Caleb Porter is finally in Portland. After being named the new Portland Timbers head coach in August, Porter remained at the University of Akron to fulfill a commitment to his players and finish out the 2012 collegiate season.
Despite the distance between Ohio and Oregon, Porter was never too far from his new team in Portland. While the Zips plowed through the Mid-America Conference, winning the regular-season championship, the MAC Tournament title and earning a #1 national ranking and fifth consecutive trip to the NCAA College Cup Round of 16, Porter was also in daily contact with Timbers general manager Gavin Wilkinson discussing strategies and players during the end of the 2012 season and into the MLS offseason.
Now in the Rose City, Porter will be introduced officially next Tuesday during a special news conference to be streamed live at www.portlandtimbers.com at 10:30 a.m. PT. In today’s first section of a special two-part interview, we discussed Porter’s challenges of balancing the myriad of responsibilities of finishing his time in Akron while preparing for Portland, his thoughts on coaching, and his preparations for the 2013 season. Monday’s Part Two will delve more into Porter’s decision to leave Akron for Portland, his experience leading the U.S. U-23s national team, and how he and his family are settling in Portland.
How did you balance the head coaching duties at Akron with preparations for the Timbers? Were you watching matches as the 2012 season came to a close? Making recommendations? What was that initial process like?
Caleb Porter: Certainly, during the season it was a bit of a juggling act as I felt it was important to follow through on my commitment to the Akron players, alumni and community while making sure that I slowly transitioned myself into my new role with the Timbers. During the season, I was in regular contact with Gavin Wilkinson and Merritt Paulson to create a dialogue and give input. However, I also didn't want to send mixed messages on my focus to Akron nor my involvement with Portland.

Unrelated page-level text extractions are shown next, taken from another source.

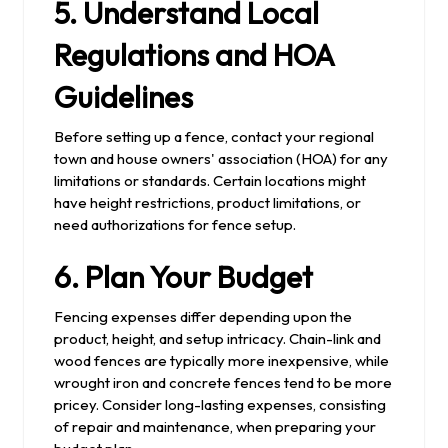
5. Understand Local
Regulations and HOA
Guidelines
Before setting up a fence, contact your regional
town and house owners' association (HOA) for any
limitations or standards. Certain locations might
have height restrictions, product limitations, or
need authorizations for fence setup.
6. Plan Your Budget
Fencing expenses differ depending upon the
product, height, and setup intricacy. Chain-link and
wood fences are typically more inexpensive, while
wrought iron and concrete fences tend to be more
pricey. Consider long-lasting expenses, consisting
of repair and maintenance, when preparing your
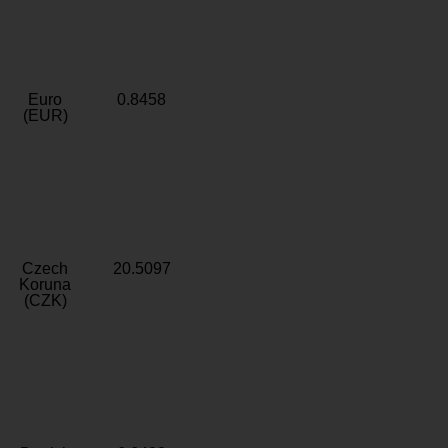
Euro
0.8458
(EUR)
Czech
20.5097
Koruna
(CZK)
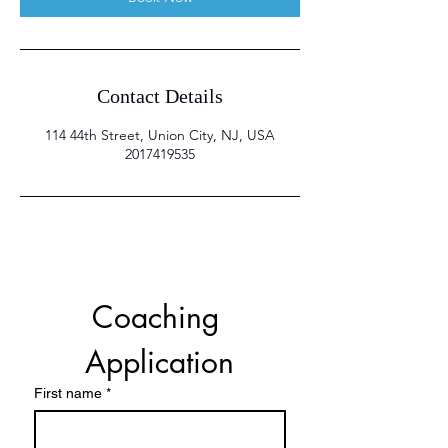
Contact Details
114 44th Street, Union City, NJ, USA
2017419535
Coaching 
Application
First name
*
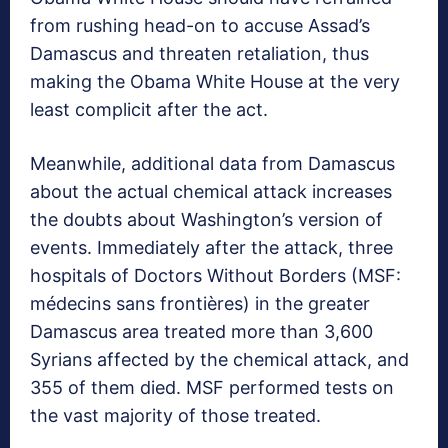
from rushing head-on to accuse Assad’s
Damascus and threaten retaliation, thus
making the Obama White House at the very
least complicit after the act.
Meanwhile, additional data from Damascus
about the actual chemical attack increases
the doubts about Washington’s version of
events. Immediately after the attack, three
hospitals of Doctors Without Borders (MSF:
médecins sans frontières) in the greater
Damascus area treated more than 3,600
Syrians affected by the chemical attack, and
355 of them died. MSF performed tests on
the vast majority of those treated.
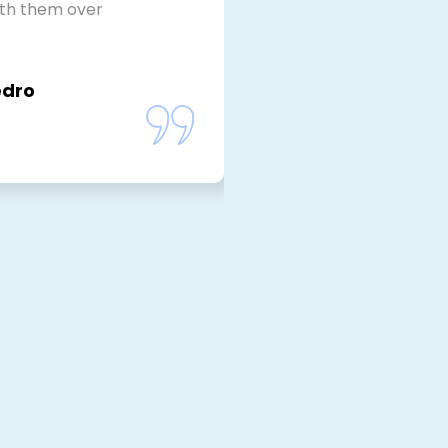
ith them over
edro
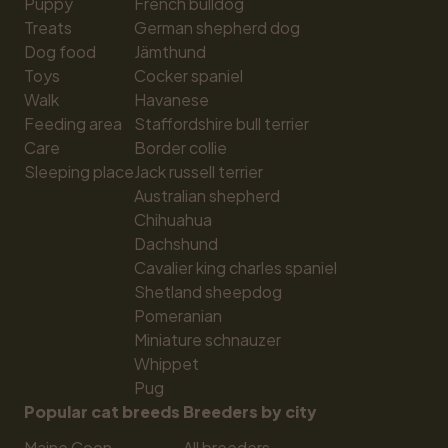
Puppy
French bulldog
Treats
German shepherd dog
Dog food
Jämthund
Toys
Cocker spaniel
Walk
Havanese
Feeding area
Staffordshire bull terrier
Care
Border collie
Sleeping place
Jack russell terrier
Australian shepherd
Chihuahua
Dachshund
Cavalier king charles spaniel
Shetland sheepdog
Pomeranian
Miniature schnauzer
Whippet
Pug
Popular cat breeds
Breeders by city
Maine Coon
All breeders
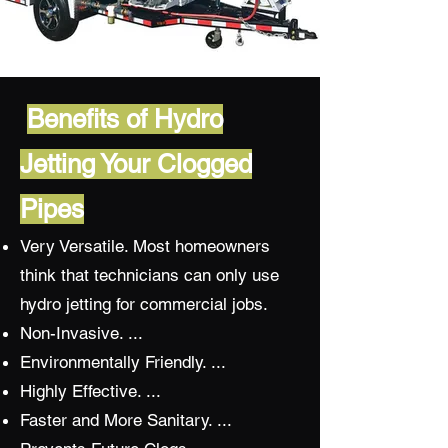
Benefits of Hydro
Jetting Your Clogged
Pipes
Very Versatile. Most homeowners
think that technicians can only use
hydro jetting for commercial jobs.
Non-Invasive. ...
Environmentally Friendly. ...
Highly Effective. ...
Faster and More Sanitary. ...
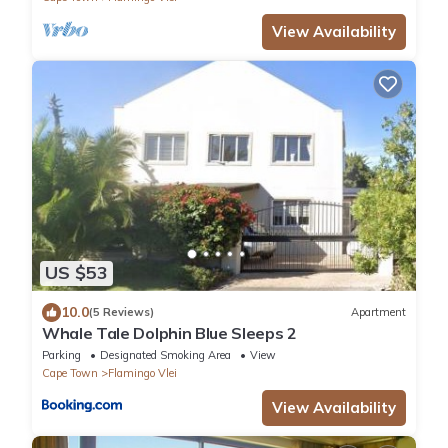
View Availability
US $53
10.0
(5 Reviews)
Apartment
Whale Tale Dolphin Blue Sleeps 2
Parking
Designated Smoking Area
View
Cape Town
Flamingo Vlei
View Availability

My priority at that point with the Timbers was to gain as much insight on the team as possible to have a better sense of things when I took over. I watched every match and had many conversations regarding my thoughts on the team. I was obviously not there every day to witness training, etc., but was getting feedback daily to start developing an opinion on what tweaks would need to be made in the offseason. I also felt it was important to start imprinting certain concepts on the players to help them prepare for the methodology we would be using next season. I was pleased to see progress in the team towards the end of the year, and I think this gives us something positive to build on for 2013.
Since the season at Akron ended, I have been 100 percent focused on the Timbers. I moved to Portland with my family on December 17th and for the past several weeks have been fully transitioning myself and family. I have been settling into the office, meeting with staff and speaking with players over the phone. We are in full swing preparing for the preseason and continuing to evolve our roster, etc. Meanwhile, off the field I have been looking for homes, schools for the kids and more. It’s a busy time but very exciting to know the season is only a few weeks away, and I feel like the transition has gone very smoothly.
What do you think will be your biggest challenge in adapting from the college game to MLS?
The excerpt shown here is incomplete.